● **Work instruction**: Please find every line in the entries below that contains the string "Pixel", and copy it.

----- Task inputs -----

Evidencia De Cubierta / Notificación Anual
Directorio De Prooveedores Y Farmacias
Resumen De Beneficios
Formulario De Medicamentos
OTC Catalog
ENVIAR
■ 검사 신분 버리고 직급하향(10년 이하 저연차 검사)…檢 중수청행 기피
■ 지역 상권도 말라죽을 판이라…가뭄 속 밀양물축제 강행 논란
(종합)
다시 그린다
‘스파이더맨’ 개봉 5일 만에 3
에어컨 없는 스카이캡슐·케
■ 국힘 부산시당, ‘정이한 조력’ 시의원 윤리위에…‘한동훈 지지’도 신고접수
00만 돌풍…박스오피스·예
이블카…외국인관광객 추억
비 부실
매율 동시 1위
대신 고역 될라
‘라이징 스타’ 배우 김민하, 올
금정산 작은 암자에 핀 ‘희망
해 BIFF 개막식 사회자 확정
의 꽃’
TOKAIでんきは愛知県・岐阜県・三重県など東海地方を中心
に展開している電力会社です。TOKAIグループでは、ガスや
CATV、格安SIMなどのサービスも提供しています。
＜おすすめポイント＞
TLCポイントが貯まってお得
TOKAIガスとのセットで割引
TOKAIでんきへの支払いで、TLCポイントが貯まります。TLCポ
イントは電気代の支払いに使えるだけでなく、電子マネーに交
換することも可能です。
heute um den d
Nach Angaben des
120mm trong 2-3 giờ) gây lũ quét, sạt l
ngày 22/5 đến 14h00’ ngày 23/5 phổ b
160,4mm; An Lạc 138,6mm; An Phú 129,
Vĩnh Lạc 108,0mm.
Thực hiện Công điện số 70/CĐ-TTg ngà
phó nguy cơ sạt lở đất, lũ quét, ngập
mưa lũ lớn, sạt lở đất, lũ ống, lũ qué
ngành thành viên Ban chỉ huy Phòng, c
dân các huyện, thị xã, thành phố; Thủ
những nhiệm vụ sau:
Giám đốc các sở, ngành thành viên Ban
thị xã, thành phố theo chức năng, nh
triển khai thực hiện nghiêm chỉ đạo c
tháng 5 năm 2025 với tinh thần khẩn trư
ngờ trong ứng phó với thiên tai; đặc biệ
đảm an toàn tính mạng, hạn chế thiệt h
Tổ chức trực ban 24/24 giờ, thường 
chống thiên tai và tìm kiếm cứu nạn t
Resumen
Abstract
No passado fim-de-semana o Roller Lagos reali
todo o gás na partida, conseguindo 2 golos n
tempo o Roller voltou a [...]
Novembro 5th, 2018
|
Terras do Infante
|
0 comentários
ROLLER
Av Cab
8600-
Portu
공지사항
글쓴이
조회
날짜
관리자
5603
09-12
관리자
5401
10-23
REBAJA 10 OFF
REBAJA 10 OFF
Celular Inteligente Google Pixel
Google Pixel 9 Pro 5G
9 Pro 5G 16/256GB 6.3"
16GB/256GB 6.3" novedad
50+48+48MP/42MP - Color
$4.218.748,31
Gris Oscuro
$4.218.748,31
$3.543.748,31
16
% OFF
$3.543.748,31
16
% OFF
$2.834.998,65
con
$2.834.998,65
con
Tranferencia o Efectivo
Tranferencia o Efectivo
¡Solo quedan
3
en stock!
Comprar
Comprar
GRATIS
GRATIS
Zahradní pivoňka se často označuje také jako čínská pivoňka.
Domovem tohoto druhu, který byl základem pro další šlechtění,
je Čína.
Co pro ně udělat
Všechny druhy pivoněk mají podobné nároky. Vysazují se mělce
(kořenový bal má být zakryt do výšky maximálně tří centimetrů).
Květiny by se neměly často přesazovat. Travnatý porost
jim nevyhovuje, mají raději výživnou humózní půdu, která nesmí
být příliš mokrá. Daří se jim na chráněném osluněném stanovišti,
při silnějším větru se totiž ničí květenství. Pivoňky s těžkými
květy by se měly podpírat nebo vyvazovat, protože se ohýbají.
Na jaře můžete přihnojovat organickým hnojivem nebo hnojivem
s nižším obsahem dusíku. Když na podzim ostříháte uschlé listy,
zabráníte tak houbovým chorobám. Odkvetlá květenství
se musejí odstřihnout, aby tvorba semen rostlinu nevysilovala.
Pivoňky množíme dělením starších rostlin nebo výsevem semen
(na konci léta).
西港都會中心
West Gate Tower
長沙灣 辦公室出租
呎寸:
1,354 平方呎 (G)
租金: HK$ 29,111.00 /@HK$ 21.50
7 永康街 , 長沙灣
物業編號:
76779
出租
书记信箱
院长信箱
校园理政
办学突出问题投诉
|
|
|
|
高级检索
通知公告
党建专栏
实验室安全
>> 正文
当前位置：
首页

-----

● **Task result**:
Celular Inteligente Google Pixel
Google Pixel 9 Pro 5G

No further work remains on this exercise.